Утро было тоже довольно хреновое.
«Леваневский» дрейфовал в дыру между островом Колгуев и мысом Канин Нос. Юра Комаров время от времени появлялся в ходовой рубке и сообщал о чужих несчастьях. Сведения о чужих бедах каким-то чудом утешают попавшего в беду человека. Норвежское рыболовное судно было покинуто командой возле мыса Коровий Нос и превратилось в «летучего голландца» (так называются на официальном морском языке брошенные экипажем суда). И теперь всем судам давали предупреждение на предмет возможного столкновения с ним в горле Белого моря.
Нам было еще далеко до горла Белого моря и столкновения с «летучим голландцем». Юра Комаров разглагольствовал в рубке о том, что самым мелодичным, музыкальным и красивым из всех соединений точек и тире является сочетание SOS. Три точки, три тире и еще три точки – просто прелесть, они пахнут Чайковским.
18.10.1960 года, около полудня, мы увидели ледокол «Капитан Белоусов». Самого ледокола мы, конечно, не увидели. Был только снежно-белый широкий смерч. Брызги вздымались вокруг ледокола, который шел к нам, чтобы оказать нам чисто моральную, но – помощь, чисто моральную потому, что завести в такой шторм буксир, «взять за ноздрю», как говорят моряки, нам было совершенно невозможно. «Капитан Белоусов» качался так, что тошно было даже глядеть в его сторону.
У ледоколов нет бортовых килей, и днище им инженеры делают яйцеобразным, дабы при ледовой подвижке они, как нансеновский «Фрам», вылезали на лед. Судно без бортовых килей и с яйцом вместо брюха качается на волне безобразным и удивительным образом.
На «Капитане Белоусове» восемьдесят процентов экипажа не было способно трудиться. На ледоколах привыкают плавать во льдах, а во льдах не может быть волны, и ледокольщики отвыкают от голубого и волнового простора и укачиваются быстро и всерьез.
«Белоусов» заложил вираж вокруг «Леваневского».
Капитаны обсудили по радиотелефону положение и пришли к выводу о бессмысленности каких бы то ни было мероприятий со стороны «Белоусова». Нам следовало самим ремонтировать рулевое, то есть самоспасаться. И тут к рации позвали Капецкого.
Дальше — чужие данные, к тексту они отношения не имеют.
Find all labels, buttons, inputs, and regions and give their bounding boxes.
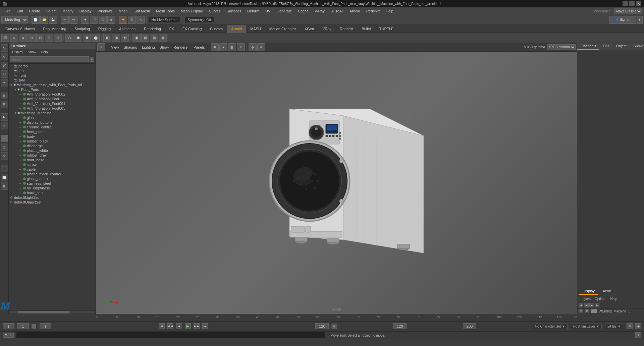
go-to-end-button[interactable]: ⏭	[202, 323, 208, 329]
channels-tab[interactable]: Channels	[577, 43, 599, 50]
menu-surfaces[interactable]: Surfaces	[224, 8, 244, 14]
options-subtab[interactable]: Options	[593, 297, 607, 301]
tab-motion-graphics[interactable]: Motion Graphics	[265, 25, 300, 33]
menu-mesh-tools[interactable]: Mesh Tools	[153, 8, 177, 14]
tree-item-persp[interactable]: 📷 persp	[9, 64, 96, 68]
tree-item-no-emptiness[interactable]: → no_emptiness	[9, 186, 96, 190]
tab-xgen[interactable]: XGen	[301, 25, 318, 33]
save-scene-button[interactable]: 💾	[49, 16, 57, 24]
frame-range-btn[interactable]: ⊞	[331, 324, 337, 329]
play-forward-button[interactable]: ▶	[185, 323, 191, 329]
tree-item-cable[interactable]: → cable	[9, 167, 96, 172]
paint-select-icon[interactable]: 🖌	[1, 62, 8, 69]
render-icon[interactable]: ▶	[1, 113, 8, 121]
vp-isolate-btn[interactable]: ◑	[249, 43, 257, 51]
maximize-button[interactable]: □	[629, 1, 635, 6]
tree-item-foot-pads[interactable]: ▼ ✱ Foot_Pads	[9, 87, 96, 92]
lasso-tool-button[interactable]: ⬚	[90, 16, 98, 24]
outliner-display-menu[interactable]: Display	[10, 50, 25, 54]
sculpt-icon[interactable]: ✦	[1, 79, 8, 86]
tab-rendering[interactable]: Rendering	[140, 25, 165, 33]
icon-8[interactable]: ⬡	[65, 34, 73, 42]
icon-17[interactable]: ▥	[150, 34, 158, 42]
grid-icon[interactable]: ⊟	[1, 101, 8, 108]
menu-file[interactable]: File	[2, 8, 13, 14]
tab-fx-caching[interactable]: FX Caching	[178, 25, 206, 33]
icon-4[interactable]: ⊙	[28, 34, 36, 42]
icon-2[interactable]: ⊕	[10, 34, 18, 42]
outliner-hscroll[interactable]	[9, 310, 96, 314]
icon-3[interactable]: ⊗	[19, 34, 27, 42]
tab-arnold[interactable]: Arnold	[227, 25, 246, 33]
tree-item-chrome-control[interactable]: → chrome_control	[9, 125, 96, 129]
tree-item-anti-vib-foot003[interactable]: → Anti_Vibration_Foot003	[9, 106, 96, 111]
tab-redshift[interactable]: Redshift	[336, 25, 357, 33]
tree-item-default-light-set[interactable]: ⊙ defaultLightSet	[9, 195, 96, 200]
search-input[interactable]	[10, 56, 89, 62]
icon-13[interactable]: ◨	[112, 34, 120, 42]
tree-item-washing-machine-group[interactable]: ▼ ✱ Washing_Machine_with_Foot_Pads_nd1..…	[9, 82, 96, 87]
help-subtab[interactable]: Help	[609, 297, 619, 301]
tree-item-front[interactable]: 📷 front	[9, 73, 96, 78]
menu-edit-mesh[interactable]: Edit Mesh	[131, 8, 153, 14]
redo-button[interactable]: ↪	[69, 16, 77, 24]
viewport-menu-view[interactable]: View	[109, 45, 121, 50]
menu-deform[interactable]: Deform	[245, 8, 262, 14]
outliner-show-menu[interactable]: Show	[26, 50, 38, 54]
menu-3dtoall[interactable]: 3DToAll	[328, 8, 346, 14]
anim-subtab[interactable]: Anim	[599, 288, 614, 295]
tree-item-top[interactable]: 📷 top	[9, 68, 96, 73]
show-tab[interactable]: Show	[630, 43, 644, 50]
tree-item-rubber-gray[interactable]: → rubber_gray	[9, 153, 96, 158]
frame-200-input[interactable]	[463, 323, 476, 329]
menu-modify[interactable]: Modify	[60, 8, 76, 14]
render2-icon[interactable]: ▷	[1, 122, 8, 129]
modeling-dropdown[interactable]: Modeling	[1, 16, 28, 23]
outliner-tree[interactable]: 📷 persp 📷 top 📷 front 📷 side ▼ ✱ Washing…	[9, 64, 96, 310]
menu-curves[interactable]: Curves	[206, 8, 223, 14]
layers-icon[interactable]: ◫	[1, 143, 8, 151]
tree-item-body[interactable]: → body	[9, 134, 96, 139]
tree-item-side[interactable]: 📷 side	[9, 78, 96, 82]
tree-item-display-buttons[interactable]: → display_buttons	[9, 120, 96, 125]
object-tab[interactable]: Object	[612, 43, 630, 50]
viewport-canvas[interactable]: X Y Z persp	[96, 52, 577, 314]
workspace-dropdown[interactable]: Maya Classic	[614, 8, 642, 14]
menu-redshift[interactable]: Redshift	[364, 8, 382, 14]
undo-button[interactable]: ↩	[61, 16, 69, 24]
vp-wireframe-btn[interactable]: ⊞	[211, 43, 219, 51]
new-scene-button[interactable]: 📄	[32, 16, 40, 24]
tree-item-screws[interactable]: → screws	[9, 162, 96, 167]
tree-item-glass[interactable]: → glass	[9, 115, 96, 120]
minimize-button[interactable]: ─	[623, 1, 628, 6]
edit-tab[interactable]: Edit	[599, 43, 612, 50]
go-to-start-button[interactable]: ⏮	[159, 323, 165, 329]
icon-10[interactable]: ⬣	[83, 34, 91, 42]
snap-icon[interactable]: ⊞	[1, 92, 8, 99]
display-subtab[interactable]: Display	[579, 288, 598, 295]
tab-poly-modeling[interactable]: Poly Modeling	[39, 25, 70, 33]
tree-item-anti-vib-foot[interactable]: → Anti_Vibration_Foot	[9, 97, 96, 101]
tab-bullet[interactable]: Bullet	[358, 25, 375, 33]
icon-18[interactable]: ▦	[159, 34, 167, 42]
tools-icon[interactable]: ⚙	[1, 152, 8, 160]
tab-mash[interactable]: MASH	[246, 25, 265, 33]
layers-subtab[interactable]: Layers	[579, 297, 592, 301]
tab-custom[interactable]: Custom	[206, 25, 227, 33]
icon-5[interactable]: ⊡	[36, 34, 44, 42]
play-back-button[interactable]: ◄	[176, 323, 182, 329]
srgb-dropdown[interactable]: sRGB gamma	[547, 44, 576, 50]
uv2-icon[interactable]: ⬜	[1, 174, 8, 181]
menu-arnold[interactable]: Arnold	[347, 8, 363, 14]
menu-cache[interactable]: Cache	[295, 8, 311, 14]
tree-item-door-base[interactable]: → door_base	[9, 158, 96, 162]
viewport-menu-show[interactable]: Show	[158, 45, 171, 50]
anim-preferences-btn[interactable]: ⚙	[627, 323, 633, 329]
tab-rigging[interactable]: Rigging	[94, 25, 115, 33]
menu-edit[interactable]: Edit	[14, 8, 26, 14]
select-tool-button[interactable]: ✦	[81, 16, 89, 24]
tree-item-glass-control[interactable]: → glass_control	[9, 176, 96, 181]
menu-create[interactable]: Create	[26, 8, 43, 14]
tree-item-plastic-black-control[interactable]: → plastic_black_control	[9, 172, 96, 176]
no-character-set-dropdown[interactable]: No Character Set ▼	[533, 324, 568, 329]
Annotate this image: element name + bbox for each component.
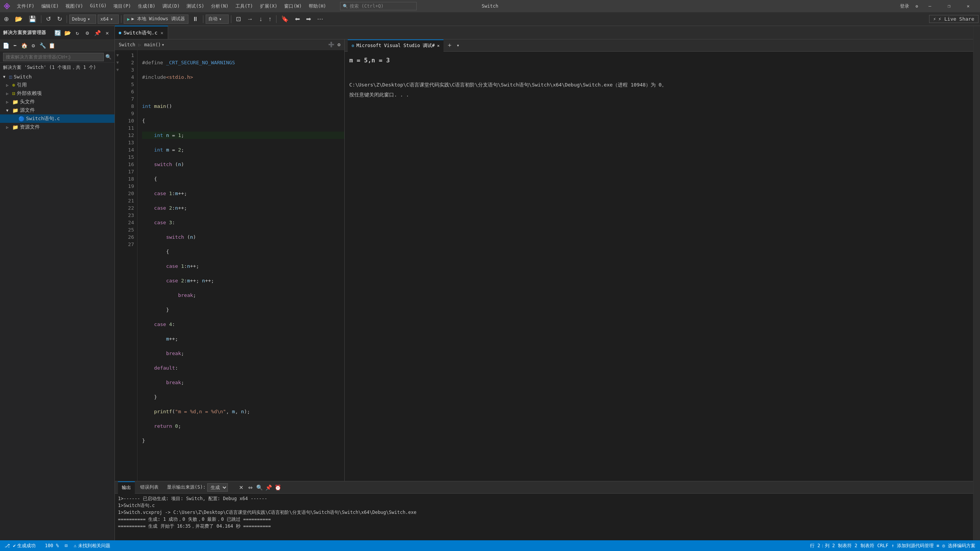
more-btn[interactable]: ⋯ (315, 14, 326, 24)
new-file-btn[interactable]: ⊕ (2, 14, 11, 24)
menu-help[interactable]: 帮助(H) (306, 2, 329, 10)
status-source-control[interactable]: ↑ 添加到源代码管理 ≡ (890, 543, 941, 549)
prev-bookmark-btn[interactable]: ⬅ (293, 14, 302, 24)
restore-btn[interactable]: ❐ (940, 0, 958, 12)
status-encoding[interactable]: CRLF (876, 543, 890, 549)
output-clear-btn[interactable]: ✕ (237, 483, 245, 492)
close-btn[interactable]: ✕ (959, 0, 977, 12)
menu-git[interactable]: Git(G) (87, 2, 110, 10)
output-tab-output[interactable]: 输出 (118, 481, 135, 494)
search-box[interactable]: 🔍 搜索 (Ctrl+Q) (340, 2, 417, 10)
bookmark-btn[interactable]: 🔖 (279, 14, 291, 24)
console-add-tab-btn[interactable]: ＋ (445, 41, 454, 50)
step-over-btn[interactable]: → (245, 14, 255, 24)
tree-item-source-files[interactable]: ▼ 📁 源文件 (0, 106, 115, 114)
output-toolbar: ✕ ⇔ 🔍 📌 ⏰ (236, 483, 284, 492)
collapse-all-btn[interactable]: ➕ (328, 42, 334, 47)
output-tab-errors[interactable]: 错误列表 (136, 481, 162, 494)
sidebar-toolbar-icon3[interactable]: 🏠 (20, 41, 28, 50)
status-encoding-select[interactable]: ◎ 选择编码方案 (941, 543, 977, 549)
console-tab-debug[interactable]: ⚙ Microsoft Visual Studio 调试# ✕ (348, 39, 443, 52)
settings-icon[interactable]: ⚙ (914, 4, 919, 9)
zoom-label: 100 % (45, 543, 59, 548)
menu-build[interactable]: 生成(B) (135, 2, 159, 10)
filter-icon[interactable]: ⚙ (83, 29, 92, 37)
headers-label: 头文件 (20, 98, 35, 105)
tree-item-resource-files[interactable]: ▷ 📁 资源文件 (0, 123, 115, 131)
status-build-success[interactable]: ✔ 生成成功 (11, 543, 37, 549)
config-dropdown[interactable]: Debug ▾ (69, 15, 96, 24)
status-zoom[interactable]: 100 % (43, 543, 60, 548)
status-line-col[interactable]: 行 2：列 2 (808, 543, 836, 549)
console-tab-icon: ⚙ (352, 43, 354, 48)
console-tab-close[interactable]: ✕ (437, 43, 440, 48)
menu-analyze[interactable]: 分析(N) (208, 2, 232, 10)
console-output-path: C:\Users\Z\Desktop\C语言课堂代码实践\C语言初阶\分支语句\… (349, 81, 969, 89)
menu-edit[interactable]: 编辑(E) (38, 2, 62, 10)
code-line: case 1:m++; (142, 190, 344, 197)
refresh-icon[interactable]: ↻ (73, 29, 82, 37)
tree-item-switch-c[interactable]: 🔵 Switch语句.c (0, 114, 115, 123)
output-find-btn[interactable]: 🔍 (255, 483, 264, 492)
step-out-btn[interactable]: ↑ (266, 14, 274, 24)
status-indent[interactable]: 制表符 (859, 543, 876, 549)
sync-icon[interactable]: 🔄 (53, 29, 62, 37)
sidebar-search-input[interactable] (3, 53, 104, 61)
tree-item-refs[interactable]: ▷ ⊕ 引用 (0, 81, 115, 89)
output-source-select[interactable]: 生成 (207, 483, 228, 492)
status-tab-size[interactable]: 制表符 2 (836, 543, 859, 549)
code-content[interactable]: #define _CRT_SECURE_NO_WARNINGS #include… (137, 50, 344, 481)
output-pin-btn[interactable]: 📌 (265, 483, 273, 492)
open-btn[interactable]: 📂 (13, 14, 25, 24)
sidebar-toolbar-icon6[interactable]: 📋 (47, 41, 56, 50)
tree-item-header-files[interactable]: ▷ 📁 头文件 (0, 98, 115, 106)
tree-item-solution[interactable]: ▼ ◫ Switch (0, 72, 115, 81)
tab-close-btn[interactable]: ✕ (160, 29, 164, 36)
menu-tools[interactable]: 工具(T) (232, 2, 256, 10)
settings-code-icon[interactable]: ⚙ (337, 42, 340, 47)
menu-test[interactable]: 测试(S) (183, 2, 207, 10)
menu-ext[interactable]: 扩展(X) (257, 2, 281, 10)
menu-debug[interactable]: 调试(D) (159, 2, 183, 10)
save-all-btn[interactable]: 💾 (26, 14, 39, 24)
editor-tab-bar: ● Switch语句.c ✕ (115, 26, 973, 39)
output-clock-btn[interactable]: ⏰ (274, 483, 282, 492)
close-sidebar-icon[interactable]: ✕ (103, 29, 111, 37)
sidebar-toolbar-icon2[interactable]: ⬅ (11, 41, 19, 50)
status-warning[interactable]: ⚠ 未找到相关问题 (72, 543, 112, 549)
sidebar-toolbar-icon4[interactable]: ⚙ (29, 41, 38, 50)
next-bookmark-btn[interactable]: ➡ (304, 14, 313, 24)
output-panel: 输出 错误列表 显示输出来源(S): 生成 ✕ ⇔ 🔍 📌 ⏰ 1>---- (115, 481, 973, 540)
minimize-btn[interactable]: — (921, 0, 939, 12)
attach-debugger-btn[interactable]: ⏸ (190, 14, 201, 24)
status-cursor[interactable]: ⊡ (63, 543, 69, 548)
status-git-icon[interactable]: ⎇ (3, 543, 11, 549)
menu-view[interactable]: 视图(V) (62, 2, 86, 10)
sidebar-toolbar-icon5[interactable]: 🔧 (38, 41, 47, 50)
auto-dropdown[interactable]: 自动 ▾ (206, 15, 229, 24)
pin-icon[interactable]: 📌 (93, 29, 101, 37)
folder-open-icon[interactable]: 📂 (63, 29, 72, 37)
undo-btn[interactable]: ↺ (44, 14, 53, 24)
menu-project[interactable]: 项目(P) (110, 2, 134, 10)
tree-item-external-deps[interactable]: ▷ ⊡ 外部依赖项 (0, 89, 115, 98)
account-btn[interactable]: 登录 (897, 3, 912, 10)
run-debugger-btn[interactable]: ▶ ▶ 本地 Windows 调试器 (124, 15, 188, 24)
editor-tab-switch-c[interactable]: ● Switch语句.c ✕ (115, 26, 168, 39)
output-wrap-btn[interactable]: ⇔ (246, 483, 255, 492)
sidebar-search-icon[interactable]: 🔍 (105, 54, 111, 60)
code-breadcrumb: Switch ▷ main() ▾ ➕ ⚙ (115, 39, 344, 50)
code-line: { (142, 117, 344, 124)
menu-window[interactable]: 窗口(W) (281, 2, 305, 10)
console-dropdown-btn[interactable]: ▾ (456, 42, 460, 48)
live-share-btn[interactable]: ⚡ ⚡ Live Share (929, 15, 978, 23)
breadcrumb-dropdown[interactable]: main() ▾ (144, 42, 165, 47)
menu-file[interactable]: 文件(F) (14, 2, 38, 10)
sidebar-toolbar-icon1[interactable]: 📄 (2, 41, 10, 50)
step-into-btn[interactable]: ↓ (257, 14, 265, 24)
code-line: case 4: (142, 321, 344, 328)
breakpoints-btn[interactable]: ⊡ (234, 14, 243, 24)
resource-label: 资源文件 (20, 124, 40, 130)
redo-btn[interactable]: ↻ (55, 14, 64, 24)
arch-dropdown[interactable]: x64 ▾ (98, 15, 119, 24)
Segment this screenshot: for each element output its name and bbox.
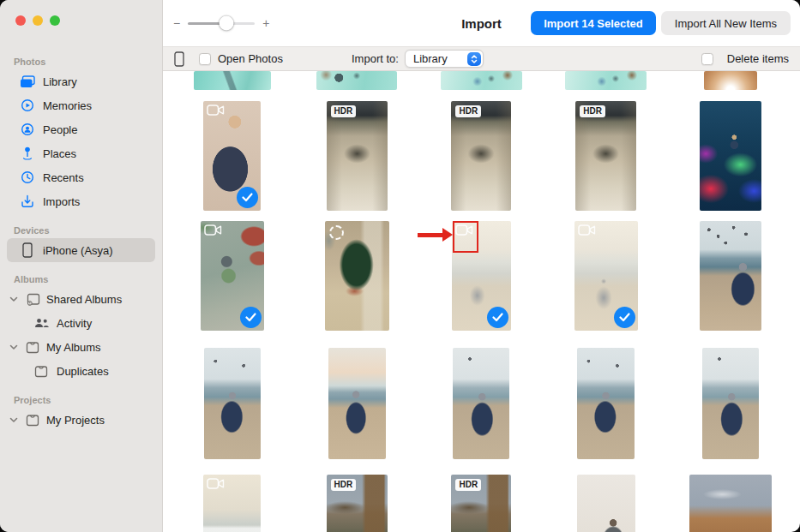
photo-grid-row bbox=[170, 348, 793, 459]
window-controls bbox=[15, 15, 60, 26]
photo-thumbnail[interactable] bbox=[194, 71, 271, 90]
grid-cell bbox=[294, 348, 418, 459]
photo-thumbnail[interactable] bbox=[204, 348, 261, 459]
photo-thumbnail[interactable]: HDR bbox=[451, 101, 511, 211]
sidebar-item-duplicates[interactable]: Duplicates bbox=[0, 359, 162, 383]
photos-import-window: PhotosLibraryMemoriesPeoplePlacesRecents… bbox=[0, 0, 800, 532]
sidebar-item-shared-albums[interactable]: Shared Albums bbox=[0, 287, 162, 311]
sidebar-item-recents[interactable]: Recents bbox=[0, 165, 162, 189]
photo-thumbnail[interactable]: HDR bbox=[327, 101, 388, 211]
thumbnail-zoom-slider[interactable]: − + bbox=[173, 0, 269, 46]
grid-cell bbox=[419, 71, 544, 90]
selected-checkmark-icon[interactable] bbox=[487, 307, 508, 328]
photo-thumbnail[interactable] bbox=[453, 348, 509, 459]
grid-cell: HDR bbox=[419, 101, 544, 211]
photo-grid-row bbox=[170, 221, 793, 331]
sidebar-item-library[interactable]: Library bbox=[0, 69, 162, 93]
photo-grid-row: HDRHDRHDR bbox=[170, 101, 793, 211]
zoom-out-icon[interactable]: − bbox=[173, 17, 180, 29]
grid-cell bbox=[170, 348, 294, 459]
photo-thumbnail[interactable] bbox=[316, 71, 397, 90]
people-icon bbox=[19, 123, 36, 136]
sidebar-section-header: Projects bbox=[14, 395, 162, 405]
import-to-dropdown[interactable]: Library bbox=[405, 50, 484, 68]
photo-thumbnail[interactable] bbox=[203, 475, 261, 532]
selected-checkmark-icon[interactable] bbox=[240, 307, 262, 328]
grid-cell bbox=[419, 348, 544, 459]
zoom-window-button[interactable] bbox=[50, 15, 60, 26]
delete-items-label[interactable]: Delete items bbox=[727, 52, 789, 65]
photo-grid-row: HDRHDR bbox=[170, 475, 793, 532]
sidebar-section-header: Photos bbox=[14, 57, 162, 67]
grid-cell bbox=[669, 71, 793, 90]
iphone-icon bbox=[19, 242, 36, 258]
selected-checkmark-icon[interactable] bbox=[237, 187, 258, 208]
photo-thumbnail[interactable] bbox=[441, 71, 522, 90]
video-icon bbox=[204, 224, 222, 236]
delete-items-checkbox[interactable] bbox=[701, 53, 713, 65]
chevron-down-icon[interactable] bbox=[9, 344, 19, 350]
photo-thumbnail[interactable] bbox=[201, 221, 264, 331]
open-photos-label[interactable]: Open Photos bbox=[218, 52, 283, 65]
grid-cell bbox=[544, 475, 668, 532]
close-window-button[interactable] bbox=[15, 15, 26, 26]
photo-thumbnail[interactable] bbox=[577, 348, 635, 459]
chevron-down-icon[interactable] bbox=[9, 417, 19, 423]
sidebar-item-label: iPhone (Asya) bbox=[43, 244, 113, 257]
photo-thumbnail[interactable] bbox=[689, 475, 772, 532]
sidebar-item-memories[interactable]: Memories bbox=[0, 93, 162, 117]
sidebar-item-imports[interactable]: Imports bbox=[0, 189, 162, 213]
grid-cell bbox=[669, 348, 793, 459]
photo-thumbnail[interactable] bbox=[704, 71, 757, 90]
photo-thumbnail[interactable] bbox=[700, 101, 761, 211]
slider-thumb[interactable] bbox=[220, 16, 234, 31]
album-icon bbox=[24, 414, 41, 427]
photo-thumbnail[interactable]: HDR bbox=[327, 475, 388, 532]
hdr-badge: HDR bbox=[331, 479, 357, 491]
sidebar-section-header: Devices bbox=[14, 225, 162, 236]
import-options-bar: Open Photos Import to: Library Delete it… bbox=[163, 46, 800, 71]
video-icon bbox=[207, 105, 225, 116]
photo-thumbnail[interactable] bbox=[574, 221, 638, 331]
photo-thumbnail[interactable]: HDR bbox=[575, 101, 636, 211]
sidebar-item-label: Recents bbox=[43, 171, 84, 184]
minimize-window-button[interactable] bbox=[33, 15, 43, 26]
sidebar-nav: PhotosLibraryMemoriesPeoplePlacesRecents… bbox=[0, 50, 162, 432]
sidebar-item-iphone-asya[interactable]: iPhone (Asya) bbox=[7, 238, 155, 262]
grid-cell bbox=[544, 348, 668, 459]
photo-thumbnail[interactable] bbox=[577, 475, 635, 532]
open-photos-checkbox[interactable] bbox=[199, 53, 211, 65]
photo-thumbnail[interactable] bbox=[702, 348, 759, 459]
slider-track[interactable] bbox=[188, 22, 255, 25]
annotation-arrow bbox=[418, 228, 453, 242]
import-selected-button[interactable]: Import 14 Selected bbox=[531, 11, 656, 35]
photo-thumbnail[interactable] bbox=[565, 71, 647, 90]
grid-cell: HDR bbox=[544, 101, 668, 211]
import-all-new-items-button[interactable]: Import All New Items bbox=[661, 11, 791, 35]
selected-checkmark-icon[interactable] bbox=[614, 307, 635, 328]
chevron-down-icon[interactable] bbox=[9, 296, 19, 302]
photo-thumbnail[interactable] bbox=[203, 101, 261, 211]
sidebar-item-people[interactable]: People bbox=[0, 117, 162, 141]
zoom-in-icon[interactable]: + bbox=[262, 17, 269, 29]
places-icon bbox=[19, 146, 36, 160]
delete-items-group: Delete items bbox=[701, 52, 789, 65]
photo-thumbnail[interactable] bbox=[700, 221, 761, 331]
grid-cell bbox=[170, 221, 294, 331]
photo-thumbnail[interactable] bbox=[325, 221, 389, 331]
sidebar-item-places[interactable]: Places bbox=[0, 141, 162, 165]
sidebar: PhotosLibraryMemoriesPeoplePlacesRecents… bbox=[0, 0, 163, 532]
photo-thumbnail[interactable]: HDR bbox=[451, 475, 511, 532]
photo-grid-row bbox=[170, 71, 793, 90]
annotation-highlight-box bbox=[453, 221, 478, 253]
dropdown-stepper-icon[interactable] bbox=[467, 52, 481, 66]
sidebar-item-activity[interactable]: Activity bbox=[0, 311, 162, 335]
grid-cell bbox=[294, 71, 418, 90]
annotation-arrow-head bbox=[442, 228, 453, 242]
photo-thumbnail[interactable] bbox=[328, 348, 386, 459]
hdr-badge: HDR bbox=[331, 105, 357, 117]
sidebar-item-my-projects[interactable]: My Projects bbox=[0, 408, 162, 432]
video-icon bbox=[578, 224, 596, 236]
import-to-label: Import to: bbox=[352, 52, 399, 65]
sidebar-item-my-albums[interactable]: My Albums bbox=[0, 335, 162, 359]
– Кинокорешки-то тебя в беде не бросили. Тоже пришли. Спасители, – сказал капитан. – Данелия на связь просит. Короче только!
Я услышал:
– Привет, Вика! Ты, говорят, затравил «Леваневский» от киля до клотика? – орал режиссер сквозь вой и стон шторма.
О юморе в философской литературе написано много. Этой проблемой занимались и Гегель, и Спиноза. Теперь занялся Данелия. Из различных составляющих юмора – сатирической, иронической, грустной, черной и смешной – я выделил бы у него добродушную составляющую. Но это только в его произведениях, а не в жизни.
– Тебя чего-то не видно на мостике! – надрывался мой соавтор. – Ты лежишь там, что ли? Я по тебе соскучился!
И за что этого инквизитора любят коллективы съемочных групп? Только из подхалимажа они его любят.
– Сволочи! – заорал я. – Почему вы здесь? Почему не в Акапульке? Думаешь, ваши призы не возьмут в комиссионный магазин на Арбате? Не плюй в колодец...
– Самолеты не вылетают с Диксона – погода! – объяснил он. – Мы с Игорем ящик портвейна споили летчикам, а они все равно не полетели. А тут вы руль потеряли...
– Не руль, а просто вышло из строя рулевое. Как себя чувствуешь? – проорал я с тайной надеждой.
– Мы с капитаном портвейн допиваем!
– Тогда впитывай впечатления. Шапку сними! Здесь, под нами, мичман Росомахин! Здесь и наш боцман рубил буксир! Как понял?!
– Ясно! Понял! Натуру будем снимать прямо здесь! В Арктике! Я точно решил!
– С ума сошел?!
– Главное – правдивость! – изрек в эфир Данелия.
Дорого потом обошлась любовь к правдивости и подлинности. Ведь мы действительно опять полетели в Арктику и на Диксон! И ухлопали уйму денег и, главное, времени, ибо все пришлось переснимать в довольно далеком от Полярного круга Новороссийске и во дворе «Мосфильма». Не зря наш директор Залпштейн, человек рассудительный и осторожный, полностью облысел, а те волоски, которые у него остались за ушами, поседели.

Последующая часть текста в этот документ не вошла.